Recent October quarter earnings reports from major enterprise software firms did little to disrupt that narrative. While one can question the valuation premiums that some of these companies have been granted relative to tech peers, it's hard to dispute how well corporate software spending is holding up at a time when worries about issues such as tariffs, cyclical downturns, soft smartphone demand and social media usage pressures weigh on the shares of other tech names.
Virtualization software giant VMware (VMW - Get Report) topped October quarter estimates on the back of 14% annual revenue growth and 17% license revenue growth, and issued January quarter sales guidance that was slightly above consensus (EPS guidance was in-line). More importantly, VMware forecast revenue would rise 12% in fiscal 2020 (ends in Jan. 2020), easily better than a consensus of 8%.
Salesforce.com (CRM - Get Report) , the world's biggest CRM software firm, beat estimates while reporting 26% revenue growth, 28% billings growth and 34% backlog growth. January quarter EPS guidance was a little light due to Salesforce's aggressive spending, but revenue guidance was above consensus and implies 25% growth. The company also issued an initial fiscal 2020 (ends in Jan. 2020) revenue outlook that was above estimates and implies 20% to 21% growth.
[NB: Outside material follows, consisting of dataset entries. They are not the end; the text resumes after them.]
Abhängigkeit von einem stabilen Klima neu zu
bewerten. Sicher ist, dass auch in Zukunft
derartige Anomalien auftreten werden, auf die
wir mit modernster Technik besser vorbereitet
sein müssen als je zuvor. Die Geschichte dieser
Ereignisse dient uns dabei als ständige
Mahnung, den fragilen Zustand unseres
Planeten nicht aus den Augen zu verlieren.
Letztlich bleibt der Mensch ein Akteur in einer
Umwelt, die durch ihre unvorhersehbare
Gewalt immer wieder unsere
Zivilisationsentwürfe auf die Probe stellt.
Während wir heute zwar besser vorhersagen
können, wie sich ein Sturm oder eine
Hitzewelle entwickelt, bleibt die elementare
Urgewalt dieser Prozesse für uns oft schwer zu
Workday (WDAY - Get Report) , a major provider of cloud human capital management (HCM) and financial management software, beat estimates while reporting 34% revenue growth and 48% billings growth (M&A helped, but so did strong organic growth). It also guided for January quarter revenue to rise 33% (above consensus), and set an initial forecast for subscription revenue to rise 26% to 30% in fiscal 2020 (ends in Jan. 2020).
Splunk (SPLK - Get Report) , a top provider of software used to analyze and derive insights from the machine data thrown off by a company's hardware and software, soundly beat estimates while reporting 40% revenue growth and a 49% increase in software license and cloud subscription revenue. Splunk also delivered an above-consensus January quarter outlook and hiked its fiscal 2020 (ends in Jan. 2020) revenue guidance by $150 million (it now implies 24% growth).
Veeva Systems (VEEV - Get Report) , a major provider of cloud CRM and content management apps for life sciences firms, beat estimates on the back of 27% revenue growth and 23% billings growth. January quarter guidance was above consensus, and Veeva expects billings will be up about 31% annually.
The reports follow solid September quarter numbers from peers such as Microsoft (MSFT - Get Report) and SAP (SAP - Get Report) . They also come at a time when enterprise software spending -- aided by cloud/SaaS app adoption and the large investments CIOs are choosing to make in fields such as security, analytics and CRM software -- continues growing faster than IT spending at-large. In October, research firm Gartner forecast global enterprise software spend will rise 9.9% in 2018 and 8.3% in 2019. That compares with expected growth rates of 4.5% and 3.2%, respectively for IT spending overall.
Unlike, say, chip stocks or Chinese Internet stocks, a lot of good news has definitely been priced into the shares of many enterprise software names. But on the flip side, most of the news involving the space still remains pretty good.